> How to complete this task: Without the pictures, set down the records below word for word.

[[ The data open ]]

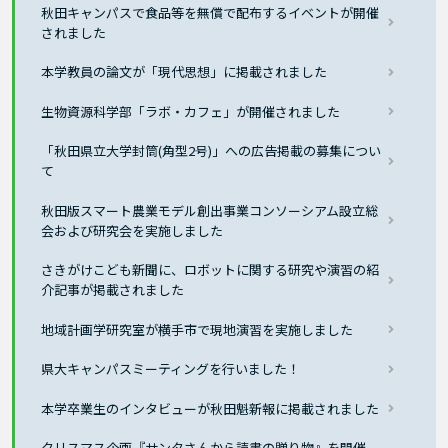
秋田キャンパスで食品等を無償で配布するイベントが開催
されました
本学教員の論文が「現代思想」に掲載されました
生物資源科学部「ラボ・カフェ」が開催されました
「秋田県立大学封筒(角型2号)」への広告掲載の募集につい
て
秋田版スマート農業モデル創出事業コンソーシアム設立総
会および研究会を実施しました
さきがけこども新聞に、ロボットに関する研究や演習の紹
介記事が掲載されました
地域計画学研究室が横手市で現地演習を実施しました
県大キャンパスミーティングを行いました！
本学卒業生のインタビューが秋田魁新報に掲載されました
クリスマス企画『サンタさんから読書の贈り物』を開催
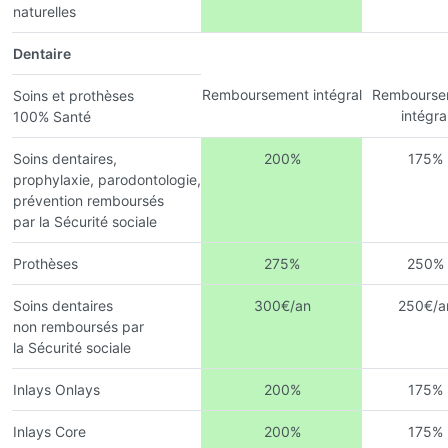
naturelles
Dentaire
Remboursement intégral
Rembourse
Soins et prothèses
intégra
100% Santé
Soins dentaires,
200%
175%
prophylaxie, parodontologie,
prévention remboursés
par la Sécurité sociale
Prothèses
275%
250%
Soins dentaires
300€/an
250€/a
non remboursés par
la Sécurité sociale
Inlays Onlays
200%
175%
Inlays Core
200%
175%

[[ The data closed ]]

> Task solution:
秋田キャンパスで食品等を無償で配布するイベントが開催
されました
本学教員の論文が「現代思想」に掲載されました
生物資源科学部「ラボ・カフェ」が開催されました
「秋田県立大学封筒(角型2号)」への広告掲載の募集につい
て
秋田版スマート農業モデル創出事業コンソーシアム設立総
会および研究会を実施しました
さきがけこども新聞に、ロボットに関する研究や演習の紹
介記事が掲載されました
地域計画学研究室が横手市で現地演習を実施しました
県大キャンパスミーティングを行いました！
本学卒業生のインタビューが秋田魁新報に掲載されました
クリスマス企画『サンタさんから読書の贈り物』を開催
naturelles
Dentaire
Remboursement intégral
Rembourse
Soins et prothèses
intégra
100% Santé
Soins dentaires,
200%
175%
prophylaxie, parodontologie,
prévention remboursés
par la Sécurité sociale
Prothèses
275%
250%
Soins dentaires
300€/an
250€/a
non remboursés par
la Sécurité sociale
Inlays Onlays
200%
175%
Inlays Core
200%
175%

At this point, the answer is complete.